It would be easy for me to write something here like "Keep Forsberg healthy" and that would be it, but that's not how I roll. Also, I actually do believe that there's much more to it than that. Here's what I think is important for the Avs:
Steady play from Jose Theodore
I want to be clear: Jose Theodore has been very, very good. He carried this team for a good 6 weeks or so earlier in the season, and it's doubtful that I'd be sporting playoff stubble if not for his play. But I've got a few concerns nonetheless. In every Wild-Avalanche game this year save the final game (which doesn't really count), 3 goals was enough to win the game. Theodore has given up at least 3 goals in 4 of his last 5 starts. Now, we won 3 of those 4 games, but that's probably not going to be good enough to beat the stingy Wild (and, of course, that one loss was to Minnesota). While Theodore has mostly eliminated the soft goals that had plagued him in the past, he's still struggling a bit with screens and deflections. The Wild aren't the heaviest traffic team in the league, but he'll still need to be on top of his game as there will be no margin for error. We're not playing the Canucks here; the Wild know how to play defense.

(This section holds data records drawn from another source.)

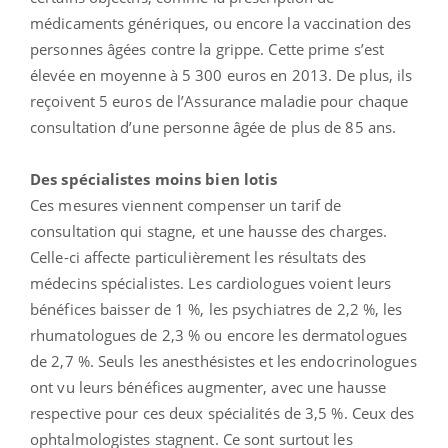
médicaments génériques, ou encore la vaccination des
personnes âgées contre la grippe. Cette prime s’est
élevée en moyenne à 5 300 euros en 2013. De plus, ils
reçoivent 5 euros de l’Assurance maladie pour chaque
consultation d’une personne âgée de plus de 85 ans.
Des spécialistes moins bien lotis
Ces mesures viennent compenser un tarif de
consultation qui stagne, et une hausse des charges.
Celle-ci affecte particulièrement les résultats des
médecins spécialistes. Les cardiologues voient leurs
bénéfices baisser de 1 %, les psychiatres de 2,2 %, les
rhumatologues de 2,3 % ou encore les dermatologues
de 2,7 %. Seuls les anesthésistes et les endocrinologues
ont vu leurs bénéfices augmenter, avec une hausse
respective pour ces deux spécialités de 3,5 %. Ceux des
ophtalmologistes stagnent. Ce sont surtout les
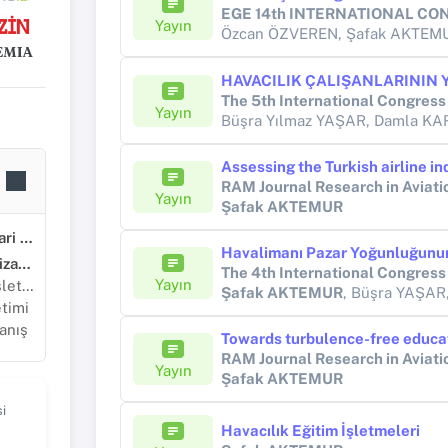
Yayın
Özcan ÖZVEREN, Şafak AKTEM
Yayın
Büşra Yılmaz YAŞAR, Damla 
RAM Journal Research in Avia
Yayın
Şafak AKTEMUR
Sosyal, Beşeri ve İdari Bilimler
Yönetim ve Organizasyon
Yayın
netimi
Şafak AKTEMUR
, Büşra YAŞAR
etimi
anış
RAM Journal Research in Avia
Yayın
Şafak AKTEMUR
i
Havacılık Eğitim İşletmeleri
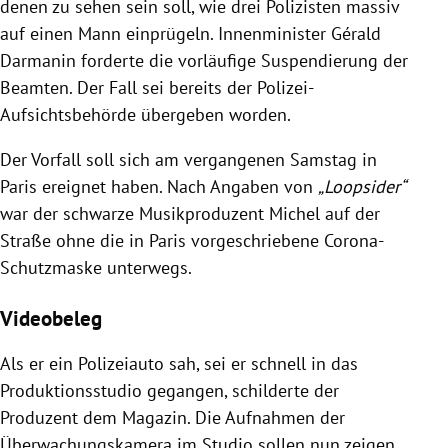
denen zu sehen sein soll, wie drei Polizisten massiv
auf einen Mann einprügeln. Innenminister Gérald
Darmanin forderte die vorläufige Suspendierung der
Beamten. Der Fall sei bereits der Polizei-
Aufsichtsbehörde übergeben worden.
Der Vorfall soll sich am vergangenen Samstag in
Paris ereignet haben. Nach Angaben von
„Loopsider“
war der schwarze Musikproduzent Michel auf der
Straße ohne die in Paris vorgeschriebene Corona-
Schutzmaske unterwegs.
Videobeleg
Als er ein Polizeiauto sah, sei er schnell in das
Produktionsstudio gegangen, schilderte der
Produzent dem Magazin. Die Aufnahmen der
Überwachungskamera im Studio sollen nun zeigen,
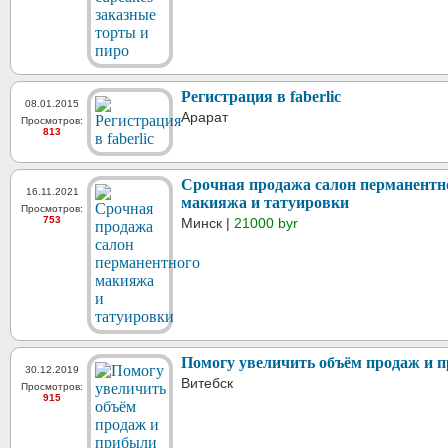
Регистрация в faberlic
08.01.2015
Арарат
Просмотров:
813
Срочная продажа салон перманентн
16.11.2021
макияжа и татуировки
Просмотров:
753
Минск |
21000 byr
Помогу увеличить объём продаж и 
30.12.2019
Витебск
Просмотров:
915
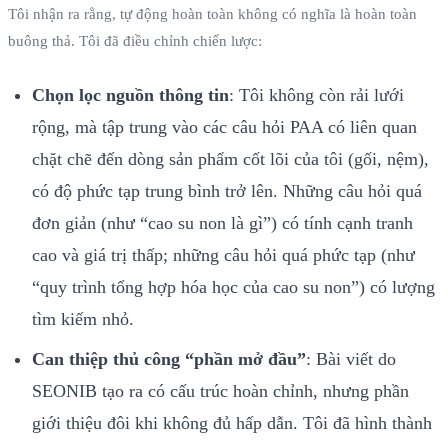
Tôi nhận ra rằng, tự động hoàn toàn không có nghĩa là hoàn toàn
buông thả. Tôi đã điều chỉnh chiến lược:
Chọn lọc nguồn thông tin
: Tôi không còn rải lưới
rộng, mà tập trung vào các câu hỏi PAA có liên quan
chặt chẽ đến dòng sản phẩm cốt lõi của tôi (gối, nệm),
có độ phức tạp trung bình trở lên. Những câu hỏi quá
đơn giản (như “cao su non là gì”) có tính cạnh tranh
cao và giá trị thấp; những câu hỏi quá phức tạp (như
“quy trình tổng hợp hóa học của cao su non”) có lượng
tìm kiếm nhỏ.
Can thiệp thủ công “phần mở đầu”
: Bài viết do
SEONIB tạo ra có cấu trúc hoàn chỉnh, nhưng phần
giới thiệu đôi khi không đủ hấp dẫn. Tôi đã hình thành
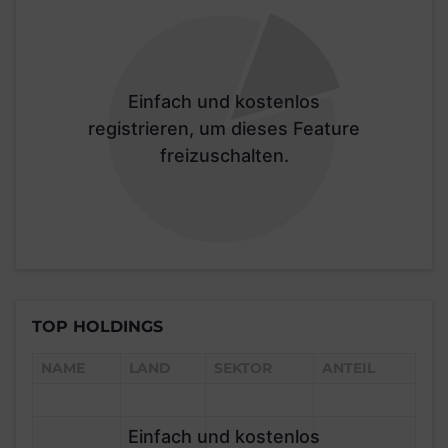
Einfach und kostenlos
registrieren, um dieses Feature
freizuschalten.
TOP HOLDINGS
NAME
LAND
SEKTOR
ANTEIL
Einfach und kostenlos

This may come as a shock to you, but Peter Forsberg is going to get mauled in this game. Brent Burns and Kim Johnsson and the Wild's best checking line will likely spend most of their shifts making life miserable for the Spleenless Swede. With all those resources focused on our top guy, that should open up some opportunities for Sakic. Sakic hasn't looked all that great since his return from hernia surgery in late February, but he's quietly put up some good numbers. He has 7 points in the last 4 games and has a point in 9 of the last 12 games. With the attention on Forsberg, Sakic will have an opportunity to have a big series. If he does, I think we'll win.
Get ready for the rough stuff
The Wild got pushed around in the playoffs last year by the Ducks. This year, the team added Chris Simon and Todd Fedoruk to a team that already had Derek Boogaard in anticipation of another physical playoff series. When we played the Wild on March 30th, the Wild broadcasters spent much of the game talking about the improved physicality of the club and Derek Boogaard has already started the chest-puffing by exaggerating the "fight" between Ian Laperriere and Marion Gaborik on Sunday. I believe the Wild will try to establish a physical presence early on, and may be surprised to discover that the Avs are a surprisingly feisty club. They don't really have anyone to go toe to toe with Boogaard, but that's not to say they are shrinking violets - the Avs will dress 8 guys on Wednesday with a fighting major this year.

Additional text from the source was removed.